The award, sponsored by the Butler Center for Research at Hazelden, recognizes Johnson for leading cutting-edge research that helps clinicians better understand the biological basis of alcoholism and suggests that a medication called ondansetron may someday prove to be an effective adjunct of care for patients with early-onset alcoholism. The award honors the distinguished contribution of a researcher who has advanced the scientific knowledge of addiction recovery.

Johnson earned the award for his study that was published Aug. 23, 2000 in the Journal of the American Medical Association (JAMA). The study's major findings demonstrate that ondansetron treatment significantly decreased the number of drinks consumed per day and increased periods of abstinence in early-onset alcoholics (or biologically predisposed alcoholic patients) but not late-onset alcoholics. This is the first study that successfully uses medication to achieve abstinence in biologically predisposed alcoholics, and it is also the first investigation that demonstrates the importance of tailoring pharmacotherapy in accordance with a subtype of alcoholism.

"It's great to win something, and it's even better to win something as prestigious as the Dan Anderson Research Award," said Johnson, the Wurzbach Distinguished Professor at the University of Texas Health Science Center. "I'm very honored to receive this award."

Johnson's study, a double-blind, randomized, placebo-controlled clinical trial, hypothesized that patients with early-onset alcoholism compared with late-onset alcoholism would experience better drinking outcomes in response to ondansetron due to the amelioration of serotonin dysfunction. People with early-onset alcoholism tend to have increased psychosocial difficulties, such as aggressiveness and impulsivity. They have an abnormality in their serotonin system, said Johnson. "What we did was find a specific medication to correct the serotonin dysfunction," Johnson said. "Ondansetron works by reducing midbrain and cortical release of dopamine. The functional state of the serotonin receptor is genetically modulated, and therefore the interaction between one of these genetic variants and chronic drinking among early-onset alcoholics appears to reduce serotonergic transmission. As a result, postsynaptic cells try to compensate by increasing their numbers to compensate for the dearth of serotonin."

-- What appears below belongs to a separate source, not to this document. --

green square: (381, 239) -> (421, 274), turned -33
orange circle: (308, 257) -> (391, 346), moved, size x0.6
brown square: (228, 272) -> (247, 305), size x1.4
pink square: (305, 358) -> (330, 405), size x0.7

"This study provides convincing evidence that early-onset alcoholics are not only biologically different from late-onset alcoholics, but their response to drug therapy is also different," said R. Adron Harris, PhD, director of the Waggoner Center for Alcoholism and Addiction Research at the University of Texas at Austin. "This has clear and important implications for drug development in addiction medicine and for matching of subtypes of alcoholics to appropriate treatment regimens."

Harris nominated Johnson for the award. Johnson's work was selected as the best from among several outstanding candidates by the seven-member Scientific Panel of the Butler Center for Research, said Patricia Owen, PhD, director of the Butler Center for Research. The scientific panel includes Owen; Dennis Donovan, PhD, University of Washington; Barbara McCrady, PhD, Rutgers University; A Thomas McLellan, PhD, University of Pennsylvania; Dorothy Hatsukami, PhD, University of Minnesota; Frances Levin, MD, Columbia University; and Ken Winters, PhD, University of Minnesota.

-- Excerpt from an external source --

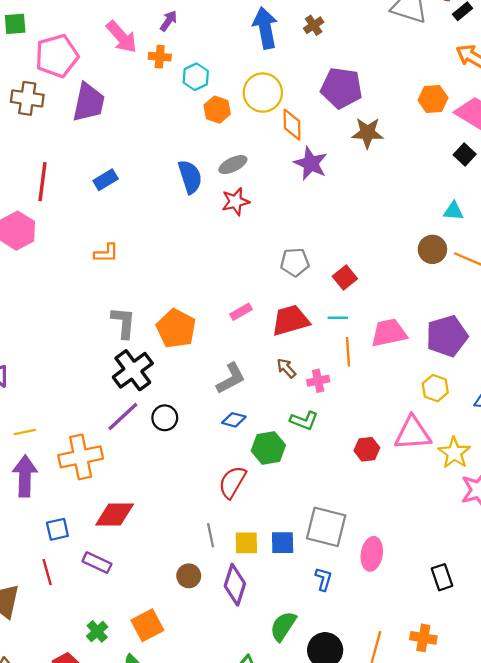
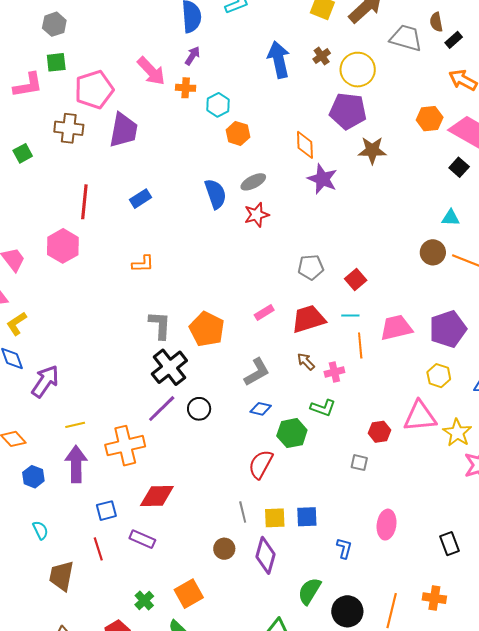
yellow circle: (263, 93) -> (358, 70), moved
gray square: (326, 527) -> (359, 463), moved, size x0.5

"The panel was impressed with Dr. Johnson's systematic, scientific approach to the study of addiction," said Owen. "At Hazelden, our model of treatment is based on the Twelve Step philosophy of AA. With that as our foundation, we are always open to new learning. This study helps us see how some scientists are working to understand the biological aspect of the disease, and what approaches might be helpful as an adjunct to treatment to help certain alcoholics. The results of this study, at this point, don't mean we have a great medication that'll cure alcoholism. Instead, the findings suggest that something different might be happening, biologically, among early-onset alcoholics. And, the more we understand that, the more hope we have of someday being even better at addressing alcoholism earlier in its course."

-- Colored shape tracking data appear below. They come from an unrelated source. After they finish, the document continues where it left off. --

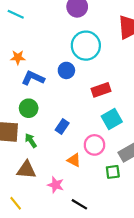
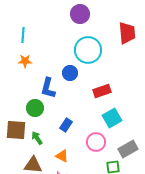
cyan line: (16, 14) -> (23, 35), moved, turned 70
blue L-shape: (33, 78) -> (48, 88), moved, turned -100
orange triangle: (74, 160) -> (62, 156), moved

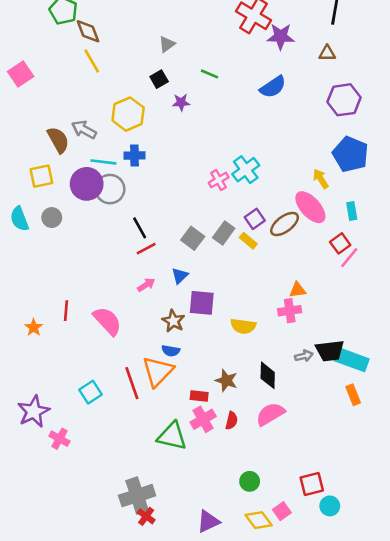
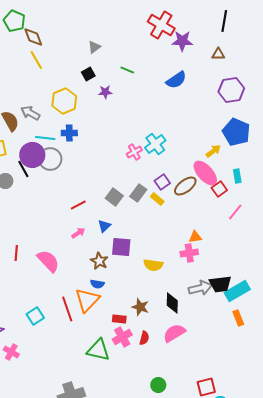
yellow arrow: (321, 179) -> (213, 151), turned 84
black line: (140, 228) -> (23, 169), moved
red square: (340, 243) -> (219, 189), moved
gray arrow: (304, 356) -> (200, 288), size x1.6
cyan rectangle: (352, 360) -> (237, 291), turned -50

Ondansetron is currently used as an anti-nausea medication for cancer patients receiving chemotherapy. It is not FDA approved for use among alcoholics. However, "studies are currently ongoing to both replicate and expand our experiment," said Johnson. The research offers hope for early-onset alcoholics, both those in recovery and those in the midst of their addiction. Early-onset alcoholics represent about 30 percent of all alcoholics, and they usually develop their disease before age 25, says Johnson.

Johnson's study is titled "Ondansetron for Reduction of Drinking Among Biologically Predisposed Alcoholic Patients: A Randomized Controlled Trial." He will receive the award on May 17 at Hazelden in Center City, Minn., and will receive a $2,000 honorarium.